Your task
Print the data exactly as it appears, keeping every word.

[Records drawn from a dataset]
○ ○ ○ ○ ○

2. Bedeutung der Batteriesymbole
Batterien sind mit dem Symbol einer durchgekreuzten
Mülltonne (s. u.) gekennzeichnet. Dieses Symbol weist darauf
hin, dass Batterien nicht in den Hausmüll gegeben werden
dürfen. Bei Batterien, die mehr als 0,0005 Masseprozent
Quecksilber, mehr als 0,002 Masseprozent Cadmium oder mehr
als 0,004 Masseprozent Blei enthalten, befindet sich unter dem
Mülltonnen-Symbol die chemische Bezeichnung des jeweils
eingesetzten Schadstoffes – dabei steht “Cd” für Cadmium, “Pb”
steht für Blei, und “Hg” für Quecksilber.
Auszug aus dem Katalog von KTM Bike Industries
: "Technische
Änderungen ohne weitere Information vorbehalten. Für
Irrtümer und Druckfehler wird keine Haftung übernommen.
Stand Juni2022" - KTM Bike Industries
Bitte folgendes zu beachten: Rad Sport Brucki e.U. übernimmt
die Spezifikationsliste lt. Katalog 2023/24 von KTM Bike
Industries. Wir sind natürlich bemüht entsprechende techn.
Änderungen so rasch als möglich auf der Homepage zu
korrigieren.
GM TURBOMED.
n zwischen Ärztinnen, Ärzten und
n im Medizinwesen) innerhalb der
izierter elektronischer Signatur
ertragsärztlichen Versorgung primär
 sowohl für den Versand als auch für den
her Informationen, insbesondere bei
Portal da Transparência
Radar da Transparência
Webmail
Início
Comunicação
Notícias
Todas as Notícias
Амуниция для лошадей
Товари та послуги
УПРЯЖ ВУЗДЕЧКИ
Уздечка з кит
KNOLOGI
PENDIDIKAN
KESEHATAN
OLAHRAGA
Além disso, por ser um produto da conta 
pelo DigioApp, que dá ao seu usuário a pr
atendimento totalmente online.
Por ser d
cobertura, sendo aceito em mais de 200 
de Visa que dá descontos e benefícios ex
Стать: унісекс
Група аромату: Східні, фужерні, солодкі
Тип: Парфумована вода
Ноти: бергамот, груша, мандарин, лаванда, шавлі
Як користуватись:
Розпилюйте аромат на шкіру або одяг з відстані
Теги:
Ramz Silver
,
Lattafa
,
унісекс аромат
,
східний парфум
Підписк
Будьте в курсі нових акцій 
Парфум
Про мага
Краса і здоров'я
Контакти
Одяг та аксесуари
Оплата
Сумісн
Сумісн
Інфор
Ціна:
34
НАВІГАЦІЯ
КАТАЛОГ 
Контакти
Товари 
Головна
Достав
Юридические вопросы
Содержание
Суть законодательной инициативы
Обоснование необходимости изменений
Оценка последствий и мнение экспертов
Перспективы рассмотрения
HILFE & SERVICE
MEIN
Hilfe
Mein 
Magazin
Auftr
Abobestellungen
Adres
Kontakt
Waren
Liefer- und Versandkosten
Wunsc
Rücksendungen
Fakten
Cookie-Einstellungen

○ ○ ○ ○ ○

Written solution
2. Bedeutung der Batteriesymbole
Batterien sind mit dem Symbol einer durchgekreuzten
Mülltonne (s. u.) gekennzeichnet. Dieses Symbol weist darauf
hin, dass Batterien nicht in den Hausmüll gegeben werden
dürfen. Bei Batterien, die mehr als 0,0005 Masseprozent
Quecksilber, mehr als 0,002 Masseprozent Cadmium oder mehr
als 0,004 Masseprozent Blei enthalten, befindet sich unter dem
Mülltonnen-Symbol die chemische Bezeichnung des jeweils
eingesetzten Schadstoffes – dabei steht “Cd” für Cadmium, “Pb”
steht für Blei, und “Hg” für Quecksilber.
Auszug aus dem Katalog von KTM Bike Industries
: "Technische
Änderungen ohne weitere Information vorbehalten. Für
Irrtümer und Druckfehler wird keine Haftung übernommen.
Stand Juni2022" - KTM Bike Industries
Bitte folgendes zu beachten: Rad Sport Brucki e.U. übernimmt
die Spezifikationsliste lt. Katalog 2023/24 von KTM Bike
Industries. Wir sind natürlich bemüht entsprechende techn.
Änderungen so rasch als möglich auf der Homepage zu
korrigieren.
GM TURBOMED.
n zwischen Ärztinnen, Ärzten und
n im Medizinwesen) innerhalb der
izierter elektronischer Signatur
ertragsärztlichen Versorgung primär
 sowohl für den Versand als auch für den
her Informationen, insbesondere bei
Portal da Transparência
Radar da Transparência
Webmail
Início
Comunicação
Notícias
Todas as Notícias
Амуниция для лошадей
Товари та послуги
УПРЯЖ ВУЗДЕЧКИ
Уздечка з кит
KNOLOGI
PENDIDIKAN
KESEHATAN
OLAHRAGA
Além disso, por ser um produto da conta 
pelo DigioApp, que dá ao seu usuário a pr
atendimento totalmente online.
Por ser d
cobertura, sendo aceito em mais de 200 
de Visa que dá descontos e benefícios ex
Стать: унісекс
Група аромату: Східні, фужерні, солодкі
Тип: Парфумована вода
Ноти: бергамот, груша, мандарин, лаванда, шавлі
Як користуватись:
Розпилюйте аромат на шкіру або одяг з відстані
Теги:
Ramz Silver
,
Lattafa
,
унісекс аромат
,
східний парфум
Підписк
Будьте в курсі нових акцій 
Парфум
Про мага
Краса і здоров'я
Контакти
Одяг та аксесуари
Оплата
Сумісн
Сумісн
Інфор
Ціна:
34
НАВІГАЦІЯ
КАТАЛОГ 
Контакти
Товари 
Головна
Достав
Юридические вопросы
Содержание
Суть законодательной инициативы
Обоснование необходимости изменений
Оценка последствий и мнение экспертов
Перспективы рассмотрения
HILFE & SERVICE
MEIN
Hilfe
Mein 
Magazin
Auftr
Abobestellungen
Adres
Kontakt
Waren
Liefer- und Versandkosten
Wunsc
Rücksendungen
Fakten
Cookie-Einstellungen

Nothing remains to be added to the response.